I’ve been flirting with the idea of doing yoga for a while. The only reason I haven’t tried it sooner is, well, my mom does yoga. And the classes are usually expensive. And I’m really self conscious. And I’m about as flexible as an oak board. Okay, there were a lot of reasons that I hadn’t tried yoga yet, but curiosity hasn’t been one of them.
To combat self-consciousness, expensive classes, embarrassment over my extreme non-flexibility, I requested a couple of instructional yoga DVDs from the library and decided that for this blog entry, I would attempt to do one of the workouts because I am dedicated to keeping you entertained and informed.
I actually made it about fifteen minutes into the video before I turned it off.
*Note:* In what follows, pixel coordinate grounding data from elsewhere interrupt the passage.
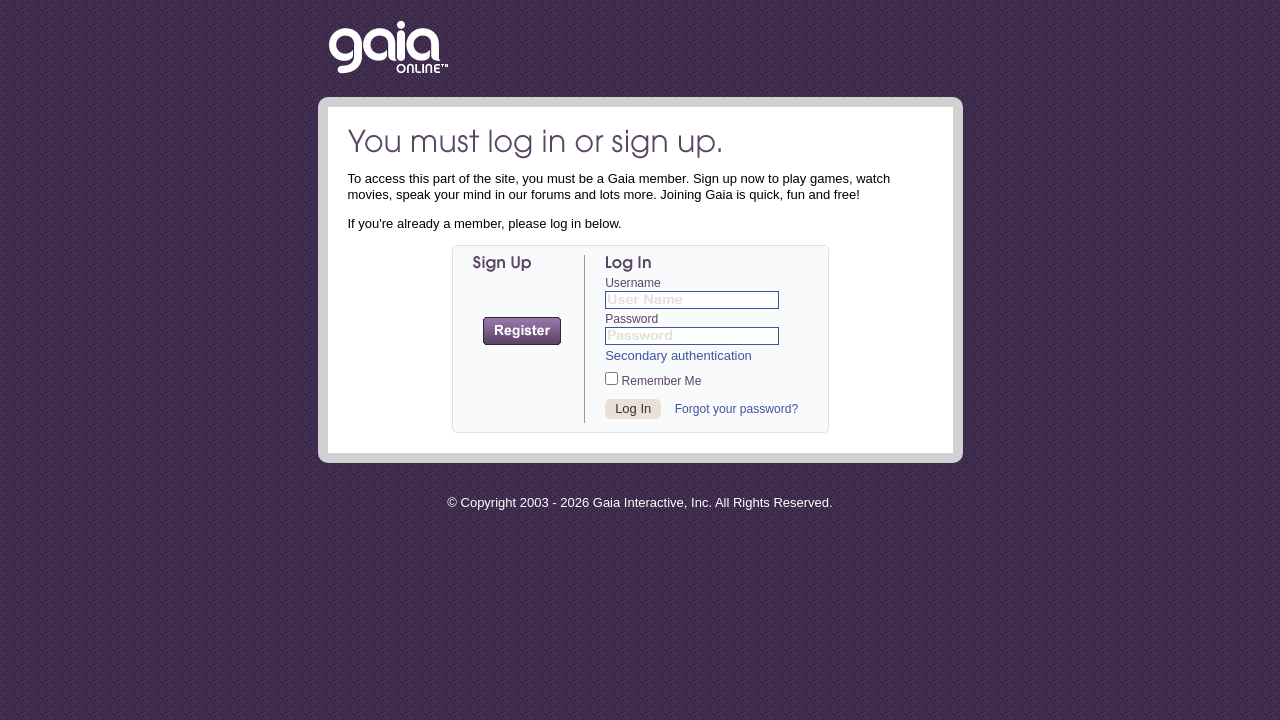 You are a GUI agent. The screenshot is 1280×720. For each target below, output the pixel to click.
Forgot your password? (737, 409)
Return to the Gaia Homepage (388, 48)
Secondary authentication (678, 355)
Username (633, 283)
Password (631, 319)
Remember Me (653, 380)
The yoga part was mostly great. I’ve learned that after spending years sitting at a desk, my legs are no longer my strongest limbs (that award now goes to my arms) and found a great stretch that finally helped me stretch out the knot in my back that has been attacking me for three days. I felt all stretchy after just fifteen minutes. Hooray, yoga!
But…
The instructor was creepy. The video was done by having a voice-over explain the instructor’s poses. There were all sorts of close-ups of the instructor’s face. Her eyes were wide; her voice was coming through the speakers, but her lips? Not moving. It was very “come and get me comet! I’ve consumed the Kool Aid and am ready for my intergalactic journey to meet L Ron Hubbard!” I could not look at her without cracking up, and I couldn’t do the yoga without looking at her because I don’t know how to do yoga.
I kind of hate to say it, but I might have been better served with a book.